# PROMPT:
Transcribe the entries below exactly; leave every image out.

DATA TO PROCESS below:

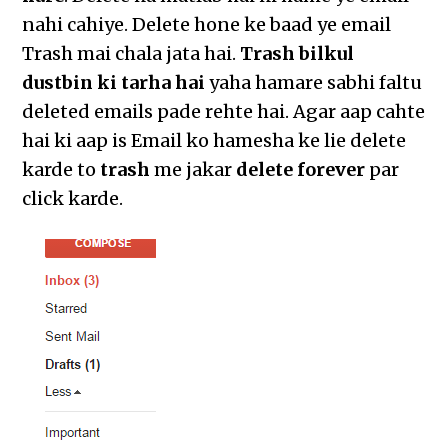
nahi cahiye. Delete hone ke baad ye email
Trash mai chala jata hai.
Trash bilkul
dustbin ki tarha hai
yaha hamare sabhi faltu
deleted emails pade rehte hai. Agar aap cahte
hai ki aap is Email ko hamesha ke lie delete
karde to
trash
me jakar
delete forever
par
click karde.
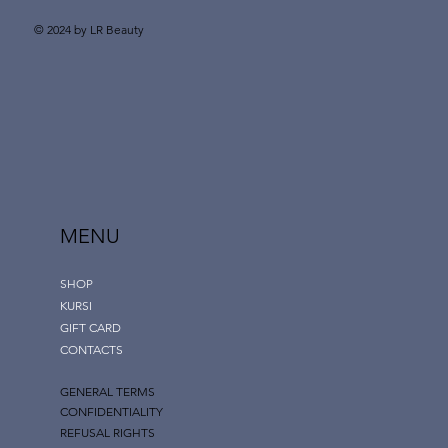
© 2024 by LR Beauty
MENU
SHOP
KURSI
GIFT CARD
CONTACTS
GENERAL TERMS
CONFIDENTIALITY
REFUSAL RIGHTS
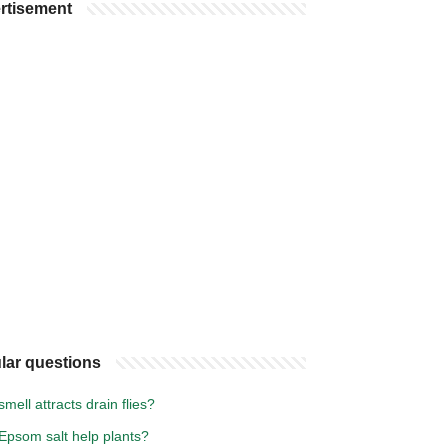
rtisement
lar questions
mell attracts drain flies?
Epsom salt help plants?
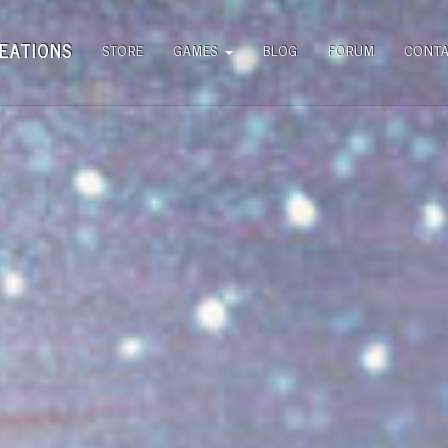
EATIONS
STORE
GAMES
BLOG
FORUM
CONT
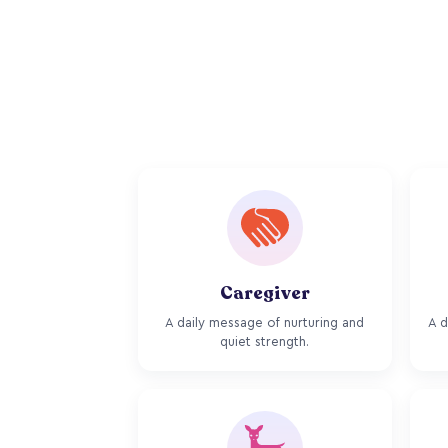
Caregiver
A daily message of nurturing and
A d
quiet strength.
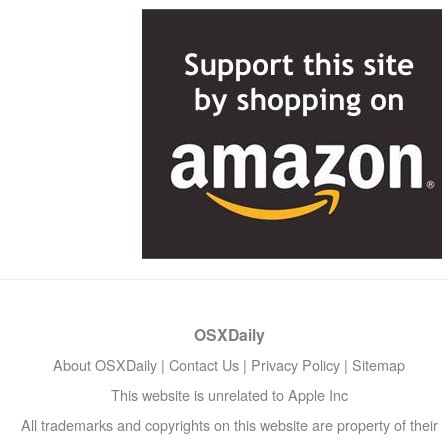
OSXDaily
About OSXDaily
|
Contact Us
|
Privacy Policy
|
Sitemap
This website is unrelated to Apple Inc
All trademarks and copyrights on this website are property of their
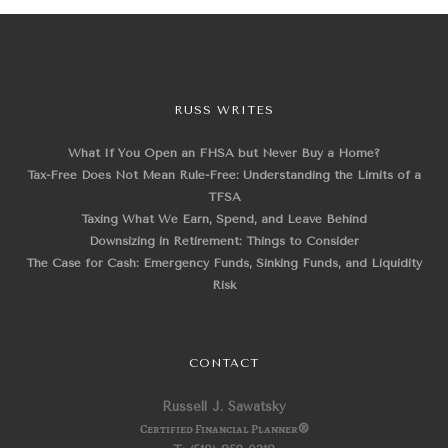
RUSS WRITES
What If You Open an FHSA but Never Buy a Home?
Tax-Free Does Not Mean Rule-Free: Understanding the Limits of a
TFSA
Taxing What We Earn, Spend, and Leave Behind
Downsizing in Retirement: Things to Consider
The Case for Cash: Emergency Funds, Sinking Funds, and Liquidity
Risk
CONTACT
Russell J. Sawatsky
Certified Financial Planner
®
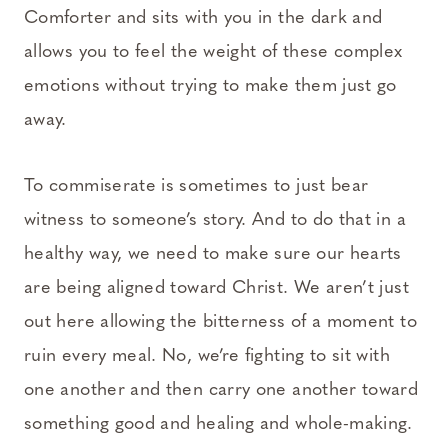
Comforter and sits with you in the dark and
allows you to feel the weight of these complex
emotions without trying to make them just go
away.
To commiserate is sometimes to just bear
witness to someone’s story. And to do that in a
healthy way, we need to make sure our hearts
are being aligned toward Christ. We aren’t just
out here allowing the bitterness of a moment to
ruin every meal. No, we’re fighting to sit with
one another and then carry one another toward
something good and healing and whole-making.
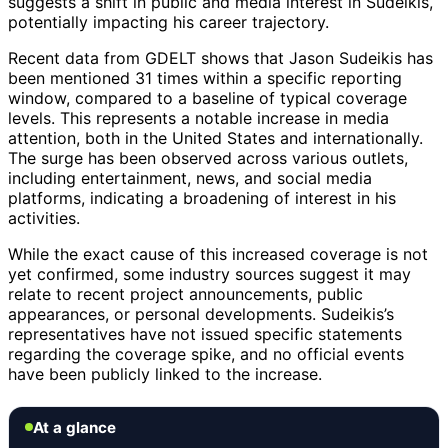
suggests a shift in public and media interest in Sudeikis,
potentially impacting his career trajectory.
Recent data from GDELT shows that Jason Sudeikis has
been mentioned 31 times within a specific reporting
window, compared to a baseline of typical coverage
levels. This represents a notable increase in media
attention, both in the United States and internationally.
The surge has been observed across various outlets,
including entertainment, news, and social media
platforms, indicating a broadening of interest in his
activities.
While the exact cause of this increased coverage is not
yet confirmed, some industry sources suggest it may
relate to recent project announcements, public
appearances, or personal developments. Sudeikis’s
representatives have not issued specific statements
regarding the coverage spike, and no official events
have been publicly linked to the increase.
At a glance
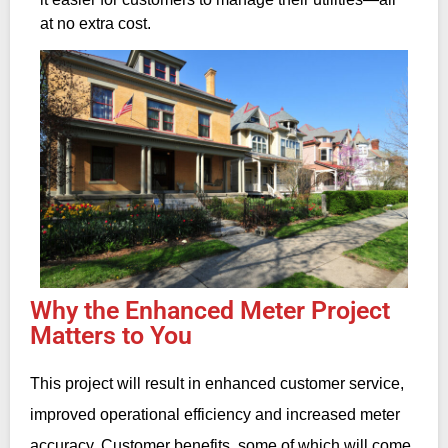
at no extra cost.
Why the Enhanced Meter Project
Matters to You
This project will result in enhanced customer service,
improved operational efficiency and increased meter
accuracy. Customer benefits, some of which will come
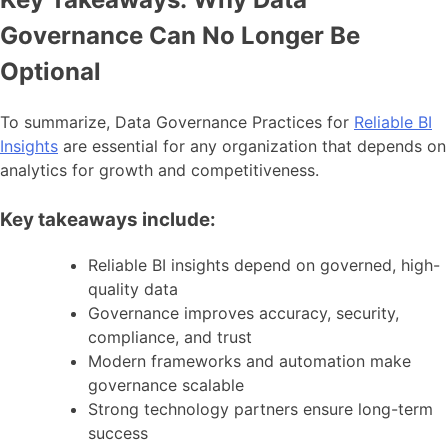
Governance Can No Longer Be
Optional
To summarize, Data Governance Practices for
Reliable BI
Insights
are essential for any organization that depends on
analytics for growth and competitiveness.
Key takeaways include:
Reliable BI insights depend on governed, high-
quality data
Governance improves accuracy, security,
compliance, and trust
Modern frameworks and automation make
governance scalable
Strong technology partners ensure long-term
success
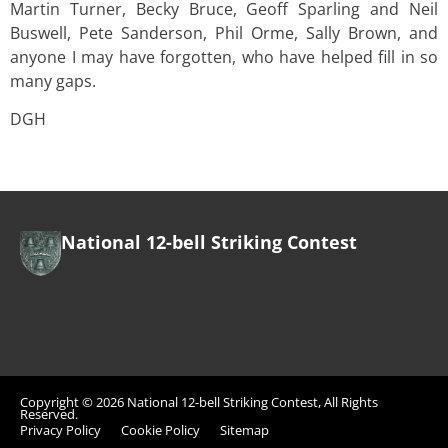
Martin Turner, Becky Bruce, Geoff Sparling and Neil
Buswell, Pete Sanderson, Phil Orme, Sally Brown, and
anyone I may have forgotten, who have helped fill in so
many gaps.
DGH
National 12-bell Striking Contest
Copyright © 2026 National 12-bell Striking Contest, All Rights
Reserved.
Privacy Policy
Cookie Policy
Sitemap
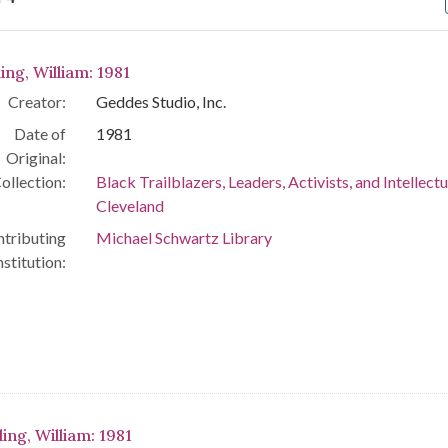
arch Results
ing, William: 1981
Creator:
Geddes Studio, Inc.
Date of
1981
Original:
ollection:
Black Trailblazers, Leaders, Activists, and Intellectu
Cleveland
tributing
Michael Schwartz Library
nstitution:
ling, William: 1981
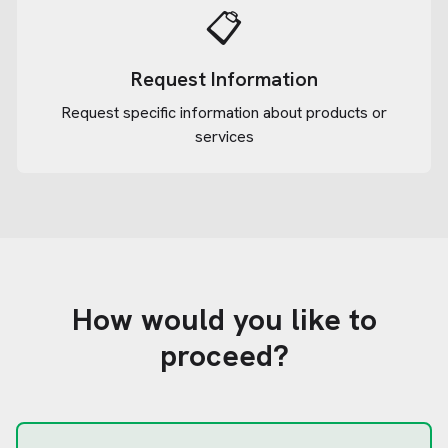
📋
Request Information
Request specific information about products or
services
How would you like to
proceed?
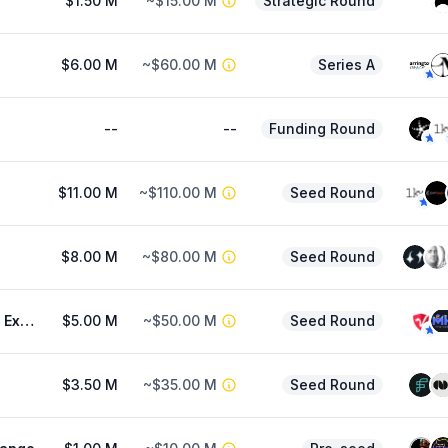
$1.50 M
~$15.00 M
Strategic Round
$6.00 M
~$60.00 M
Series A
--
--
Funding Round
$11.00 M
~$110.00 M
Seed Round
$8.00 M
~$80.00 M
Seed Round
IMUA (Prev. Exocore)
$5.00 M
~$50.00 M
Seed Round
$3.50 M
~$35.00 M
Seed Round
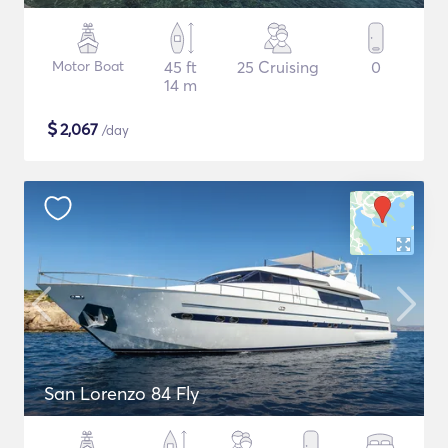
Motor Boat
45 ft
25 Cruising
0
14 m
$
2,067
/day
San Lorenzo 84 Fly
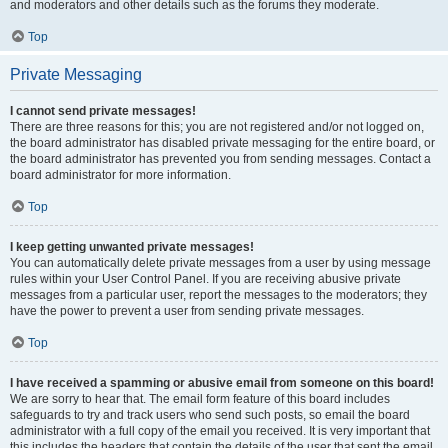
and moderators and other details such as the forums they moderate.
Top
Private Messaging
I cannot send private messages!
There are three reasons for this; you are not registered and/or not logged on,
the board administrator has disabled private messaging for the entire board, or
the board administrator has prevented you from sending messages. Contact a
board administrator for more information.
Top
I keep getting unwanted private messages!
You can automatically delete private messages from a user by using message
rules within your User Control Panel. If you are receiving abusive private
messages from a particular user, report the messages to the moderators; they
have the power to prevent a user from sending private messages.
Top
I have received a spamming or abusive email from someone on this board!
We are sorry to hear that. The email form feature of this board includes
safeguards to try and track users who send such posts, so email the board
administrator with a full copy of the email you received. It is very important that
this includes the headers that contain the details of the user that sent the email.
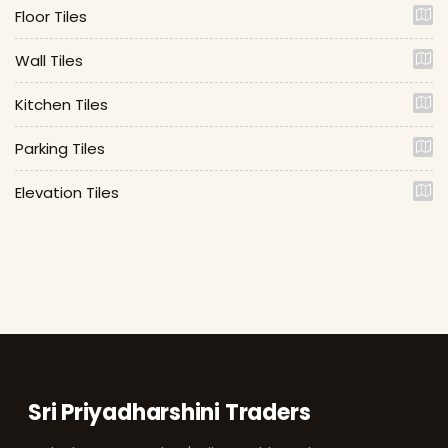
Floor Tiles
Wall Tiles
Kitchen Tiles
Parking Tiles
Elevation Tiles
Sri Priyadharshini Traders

End of DATA TO PROCESS.

# WRITTEN SOLUTION:
nahi cahiye. Delete hone ke baad ye email
Trash mai chala jata hai.
Trash bilkul
dustbin ki tarha hai
yaha hamare sabhi faltu
deleted emails pade rehte hai. Agar aap cahte
hai ki aap is Email ko hamesha ke lie delete
karde to
trash
me jakar
delete forever
par
click karde.
© 2024 by LR Beauty
MENU
SHOP
KURSI
GIFT CARD
CONTACTS
GENERAL TERMS
CONFIDENTIALITY
REFUSAL RIGHTS
rtisement
lar questions
mell attracts drain flies?
Epsom salt help plants?
EATIONS
STORE
GAMES
BLOG
FORUM
CONT
Caregiver
A daily message of nurturing and
A d
quiet strength.
OSXDaily
About OSXDaily
|
Contact Us
|
Privacy Policy
|
Sitemap
This website is unrelated to Apple Inc
All trademarks and copyrights on this website are property of their
RUSS WRITES
What If You Open an FHSA but Never Buy a Home?
Tax-Free Does Not Mean Rule-Free: Understanding the Limits of a
TFSA
Taxing What We Earn, Spend, and Leave Behind
Downsizing in Retirement: Things to Consider
The Case for Cash: Emergency Funds, Sinking Funds, and Liquidity
Risk
CONTACT
Russell J. Sawatsky
Certified Financial Planner
®
Comforter and sits with you in the dark and
allows you to feel the weight of these complex
emotions without trying to make them just go
away.
To commiserate is sometimes to just bear
witness to someone’s story. And to do that in a
healthy way, we need to make sure our hearts
are being aligned toward Christ. We aren’t just
out here allowing the bitterness of a moment to
ruin every meal. No, we’re fighting to sit with
one another and then carry one another toward
something good and healing and whole-making.
suggests a shift in public and media interest in Sudeikis,
potentially impacting his career trajectory.
Recent data from GDELT shows that Jason Sudeikis has
been mentioned 31 times within a specific reporting
window, compared to a baseline of typical coverage
levels. This represents a notable increase in media
attention, both in the United States and internationally.
The surge has been observed across various outlets,
including entertainment, news, and social media
platforms, indicating a broadening of interest in his
activities.
While the exact cause of this increased coverage is not
yet confirmed, some industry sources suggest it may
relate to recent project announcements, public
appearances, or personal developments. Sudeikis’s
representatives have not issued specific statements
regarding the coverage spike, and no official events
have been publicly linked to the increase.
At a glance
at no extra cost.
Why the Enhanced Meter Project
Matters to You
This project will result in enhanced customer service,
improved operational efficiency and increased meter
accuracy. Customer benefits, some of which will come
Governance Can No Longer Be
Optional
To summarize, Data Governance Practices for
Reliable BI
Insights
are essential for any organization that depends on
analytics for growth and competitiveness.
Key takeaways include:
Reliable BI insights depend on governed, high-
quality data
Governance improves accuracy, security,
compliance, and trust
Modern frameworks and automation make
governance scalable
Strong technology partners ensure long-term
success
Martin Turner, Becky Bruce, Geoff Sparling and Neil
Buswell, Pete Sanderson, Phil Orme, Sally Brown, and
anyone I may have forgotten, who have helped fill in so
many gaps.
DGH
National 12-bell Striking Contest
Copyright © 2026 National 12-bell Striking Contest, All Rights
Reserved.
Privacy Policy
Cookie Policy
Sitemap
arch Results
ing, William: 1981
Creator:
Geddes Studio, Inc.
Date of
1981
Original:
ollection:
Black Trailblazers, Leaders, Activists, and Intellectu
Cleveland
tributing
Michael Schwartz Library
nstitution:
ling, William: 1981
📋
Request Information
Request specific information about products or
services
How would you like to
proceed?
$1.50 M
~$15.00 M
Strategic Round
$6.00 M
~$60.00 M
Series A
--
--
Funding Round
$11.00 M
~$110.00 M
Seed Round
$8.00 M
~$80.00 M
Seed Round
IMUA (Prev. Exocore)
$5.00 M
~$50.00 M
Seed Round
$3.50 M
~$35.00 M
Seed Round
Motor Boat
45 ft
25 Cruising
0
14 m
$
2,067
/day
San Lorenzo 84 Fly
and moderators and other details such as the forums they moderate.
Top
Private Messaging
I cannot send private messages!
There are three reasons for this; you are not registered and/or not logged on,
the board administrator has disabled private messaging for the entire board, or
the board administrator has prevented you from sending messages. Contact a
board administrator for more information.
Top
I keep getting unwanted private messages!
You can automatically delete private messages from a user by using message
rules within your User Control Panel. If you are receiving abusive private
messages from a particular user, report the messages to the moderators; they
have the power to prevent a user from sending private messages.
Top
I have received a spamming or abusive email from someone on this board!
We are sorry to hear that. The email form feature of this board includes
safeguards to try and track users who send such posts, so email the board
administrator with a full copy of the email you received. It is very important that
this includes the headers that contain the details of the user that sent the email.
Floor Tiles
Wall Tiles
Kitchen Tiles
Parking Tiles
Elevation Tiles
Sri Priyadharshini Traders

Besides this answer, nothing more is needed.